Problem to work on:
Give again, unaltered, the lines of the listing below that run from the line having "tekrar giriniz." through the line having "Vescovo e Ignazio".

Records supplied:
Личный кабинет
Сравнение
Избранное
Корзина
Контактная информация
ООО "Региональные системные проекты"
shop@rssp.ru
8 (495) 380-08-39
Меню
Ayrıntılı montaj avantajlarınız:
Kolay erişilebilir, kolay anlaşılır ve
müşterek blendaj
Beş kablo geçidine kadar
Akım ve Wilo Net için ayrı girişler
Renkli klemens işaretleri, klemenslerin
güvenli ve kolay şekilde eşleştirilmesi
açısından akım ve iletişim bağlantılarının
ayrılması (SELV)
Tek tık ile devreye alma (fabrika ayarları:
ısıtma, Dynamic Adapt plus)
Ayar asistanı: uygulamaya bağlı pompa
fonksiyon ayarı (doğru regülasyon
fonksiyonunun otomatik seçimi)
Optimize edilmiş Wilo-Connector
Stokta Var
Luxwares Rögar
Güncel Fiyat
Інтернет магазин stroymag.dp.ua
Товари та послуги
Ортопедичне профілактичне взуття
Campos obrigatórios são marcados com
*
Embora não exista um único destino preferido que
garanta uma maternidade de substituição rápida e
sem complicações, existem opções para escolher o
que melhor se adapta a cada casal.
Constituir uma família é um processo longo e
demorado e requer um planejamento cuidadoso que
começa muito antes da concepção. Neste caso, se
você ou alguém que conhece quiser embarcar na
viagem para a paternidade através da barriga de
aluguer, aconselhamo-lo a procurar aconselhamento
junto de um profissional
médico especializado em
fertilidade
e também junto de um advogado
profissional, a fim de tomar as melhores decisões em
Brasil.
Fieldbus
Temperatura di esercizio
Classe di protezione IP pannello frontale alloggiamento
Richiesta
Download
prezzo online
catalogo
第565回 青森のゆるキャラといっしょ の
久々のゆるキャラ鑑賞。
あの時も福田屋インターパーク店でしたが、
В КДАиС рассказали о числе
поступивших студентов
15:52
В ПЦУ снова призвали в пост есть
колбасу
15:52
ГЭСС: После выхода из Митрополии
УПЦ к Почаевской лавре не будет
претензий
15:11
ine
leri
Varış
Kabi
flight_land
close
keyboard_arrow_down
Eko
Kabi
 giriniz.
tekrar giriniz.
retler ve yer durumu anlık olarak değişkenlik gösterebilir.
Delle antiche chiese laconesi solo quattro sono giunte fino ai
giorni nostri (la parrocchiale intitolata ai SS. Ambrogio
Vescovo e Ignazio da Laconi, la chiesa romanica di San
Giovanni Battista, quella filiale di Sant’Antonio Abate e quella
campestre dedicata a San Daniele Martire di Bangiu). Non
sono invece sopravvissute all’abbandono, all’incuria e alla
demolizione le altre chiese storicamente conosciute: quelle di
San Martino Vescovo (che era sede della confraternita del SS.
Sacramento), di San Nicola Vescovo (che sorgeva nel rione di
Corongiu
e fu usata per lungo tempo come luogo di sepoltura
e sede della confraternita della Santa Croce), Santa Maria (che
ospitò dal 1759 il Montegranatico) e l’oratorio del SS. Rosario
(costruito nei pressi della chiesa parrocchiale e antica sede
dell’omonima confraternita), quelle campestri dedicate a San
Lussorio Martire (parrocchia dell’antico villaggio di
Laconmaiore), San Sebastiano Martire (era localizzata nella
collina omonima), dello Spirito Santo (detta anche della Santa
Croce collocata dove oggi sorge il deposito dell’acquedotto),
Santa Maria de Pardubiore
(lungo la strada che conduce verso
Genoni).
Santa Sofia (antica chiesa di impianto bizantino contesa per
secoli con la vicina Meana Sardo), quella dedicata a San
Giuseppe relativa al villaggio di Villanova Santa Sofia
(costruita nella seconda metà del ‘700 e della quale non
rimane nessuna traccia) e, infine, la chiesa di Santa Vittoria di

Task solution:
tekrar giriniz.
retler ve yer durumu anlık olarak değişkenlik gösterebilir.
Delle antiche chiese laconesi solo quattro sono giunte fino ai
giorni nostri (la parrocchiale intitolata ai SS. Ambrogio
Vescovo e Ignazio da Laconi, la chiesa romanica di San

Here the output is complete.